Bu nedenle fotoğrafı çeken kişinin geleneklere, toplumca kabul edilen etik kurallara ve elbettekanuni düzenlemelere riayet etmesi beklenmektedir. Nitekim fotoğrafı çeken kişinin niyeti yalnızca bir görsel yakalamak iken, fotoğrafı çekilen kişi için durum aynı olmayabilir. Budurum sokak fotoğrafçılığının bir sonucu olarak ortaya çıkan fotoğrafların hukuki boyutu ve fotoğrafı çekilen kişilerin verilerini ve bu verilerin ilgili mevzuat kapsamında korunmasını gündeme getirmektedir. Çalışmamızda sokak fotoğrafçılığında çekimin öznesi kabul edilen kişilerin verileri ve bu verilerin korunması bakımından değerlendirmelerimize yer verilmiştir.
II. Kişisel Verilerin Korunması Kanunu Kapsamında Sokak Fotoğrafçılığı
A. Fotoğrafın Kişisel Veri Olarak Değerlendirilmesi
6698 sayılı Kişisel Verilerin Korunması Kanunu (KVKK) m.3/1-d hükmünde kişisel veri, “kimliği belirli veya belirlenebilir gerçek kişiye ilişkin her türlü bilgi” olarak tanımlanmaktadır3. Buna göre, bir gerçek kişinin görüntüsü başta olmak üzere sesi, kimlik numarası, adı, telefon numarası, özgeçmişi kişisel veri olarak kabul edilmektedir. Başta görüntüsü dememizin nedeni, çalışmanın konusunu oluşturan sokak fotoğrafçılığında çekilen fotoğrafların kişisel veri niteliğinde kabul edildiğinin belirtilmek istenmesidir. Elbette sokak fotoğrafçılığında sıkça karşımıza çıkan sokak hayvanlarının görselleri, gerçek kişiye ait bir bilgi içermediğinden kişisel veri niteliğinde kabul edilmeyecektir. İşbu çalışmanın konusunu yalnızca sokak fotoğrafçılığında esere konu gerçek kişi görselleri oluşturmaktadır.

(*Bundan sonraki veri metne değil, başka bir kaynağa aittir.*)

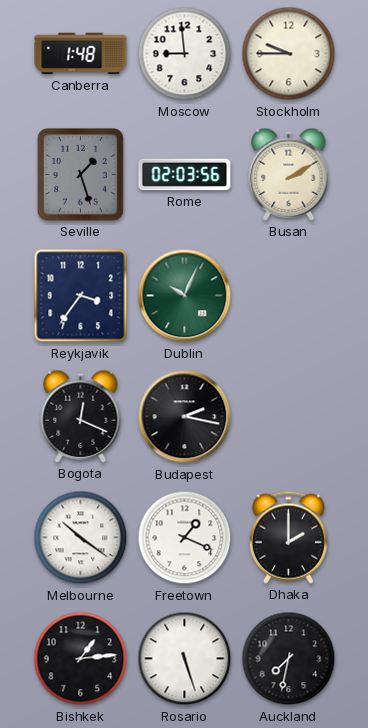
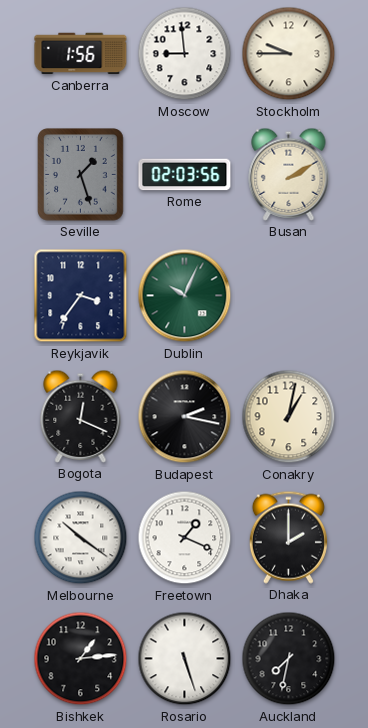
Canberra: 1:48 -> 1:56
Conakry: none -> 1:02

Sokak fotoğrafçılığında kişinin rastgele fotoğrafının çekilerek nasıl olsa o kişinin tanınmayacağı algısı ile hareket etmek isabetli değildir. Nitekim, kişinin yüzünün görseli tek başına o kişiyi belirlenebilir kıldığı gibi, görselin fotoğrafın çekildiği tarih, zaman, lokasyon gibi bilgiler ile eşleşmesi sonucunda fotoğrafta yer alan kişinin kim olduğu tespit edilebilir4.
Belirtmek gerekir ki fotoğrafın çekilmesi suretiyle ilgili kişinin görsel nitelikli verilerin elde edilmesi, toplanması KVKK nezdinde veri işleme faaliyeti olarak kabul edilecektir. Kural olarak kişisel veriler ilgili kişinin açık rızası olmaksızın işlenemez. Açık rıza harici veri işleme faaliyetinde bulunmak için KVKK’da yer alan hukuki işleme şartlarının diğer bir anlatımla veri işleme istisnalarının varlığı şarttır.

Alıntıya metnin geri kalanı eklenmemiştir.